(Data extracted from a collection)
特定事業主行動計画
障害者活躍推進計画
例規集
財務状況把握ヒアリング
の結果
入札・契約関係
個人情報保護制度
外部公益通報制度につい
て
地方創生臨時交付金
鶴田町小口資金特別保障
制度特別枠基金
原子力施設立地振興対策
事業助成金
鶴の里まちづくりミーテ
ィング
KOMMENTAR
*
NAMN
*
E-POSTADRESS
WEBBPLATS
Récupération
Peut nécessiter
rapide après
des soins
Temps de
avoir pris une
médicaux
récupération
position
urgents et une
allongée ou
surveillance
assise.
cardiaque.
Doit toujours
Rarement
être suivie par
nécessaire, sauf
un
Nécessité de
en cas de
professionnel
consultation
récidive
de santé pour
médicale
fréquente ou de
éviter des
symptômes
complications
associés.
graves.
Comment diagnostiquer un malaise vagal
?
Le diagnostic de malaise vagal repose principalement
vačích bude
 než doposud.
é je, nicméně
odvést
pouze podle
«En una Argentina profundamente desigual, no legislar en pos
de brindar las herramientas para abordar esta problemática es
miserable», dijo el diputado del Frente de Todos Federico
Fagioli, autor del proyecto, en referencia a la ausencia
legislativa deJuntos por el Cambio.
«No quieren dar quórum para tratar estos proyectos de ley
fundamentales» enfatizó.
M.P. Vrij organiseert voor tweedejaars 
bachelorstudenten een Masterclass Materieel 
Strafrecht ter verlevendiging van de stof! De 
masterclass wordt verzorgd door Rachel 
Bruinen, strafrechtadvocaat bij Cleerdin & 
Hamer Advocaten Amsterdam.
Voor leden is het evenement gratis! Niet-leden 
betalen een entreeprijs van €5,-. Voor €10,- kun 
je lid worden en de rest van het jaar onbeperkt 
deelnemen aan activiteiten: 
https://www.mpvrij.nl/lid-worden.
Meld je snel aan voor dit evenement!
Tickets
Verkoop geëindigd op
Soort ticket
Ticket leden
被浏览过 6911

* Task details: Please write out the entries above in full, exactly as they read.

* Response to the task:
特定事業主行動計画
障害者活躍推進計画
例規集
財務状況把握ヒアリング
の結果
入札・契約関係
個人情報保護制度
外部公益通報制度につい
て
地方創生臨時交付金
鶴田町小口資金特別保障
制度特別枠基金
原子力施設立地振興対策
事業助成金
鶴の里まちづくりミーテ
ィング
KOMMENTAR
*
NAMN
*
E-POSTADRESS
WEBBPLATS
Récupération
Peut nécessiter
rapide après
des soins
Temps de
avoir pris une
médicaux
récupération
position
urgents et une
allongée ou
surveillance
assise.
cardiaque.
Doit toujours
Rarement
être suivie par
nécessaire, sauf
un
Nécessité de
en cas de
professionnel
consultation
récidive
de santé pour
médicale
fréquente ou de
éviter des
symptômes
complications
associés.
graves.
Comment diagnostiquer un malaise vagal
?
Le diagnostic de malaise vagal repose principalement
vačích bude
 než doposud.
é je, nicméně
odvést
pouze podle
«En una Argentina profundamente desigual, no legislar en pos
de brindar las herramientas para abordar esta problemática es
miserable», dijo el diputado del Frente de Todos Federico
Fagioli, autor del proyecto, en referencia a la ausencia
legislativa deJuntos por el Cambio.
«No quieren dar quórum para tratar estos proyectos de ley
fundamentales» enfatizó.
M.P. Vrij organiseert voor tweedejaars 
bachelorstudenten een Masterclass Materieel 
Strafrecht ter verlevendiging van de stof! De 
masterclass wordt verzorgd door Rachel 
Bruinen, strafrechtadvocaat bij Cleerdin & 
Hamer Advocaten Amsterdam.
Voor leden is het evenement gratis! Niet-leden 
betalen een entreeprijs van €5,-. Voor €10,- kun 
je lid worden en de rest van het jaar onbeperkt 
deelnemen aan activiteiten: 
https://www.mpvrij.nl/lid-worden.
Meld je snel aan voor dit evenement!
Tickets
Verkoop geëindigd op
Soort ticket
Ticket leden
被浏览过 6911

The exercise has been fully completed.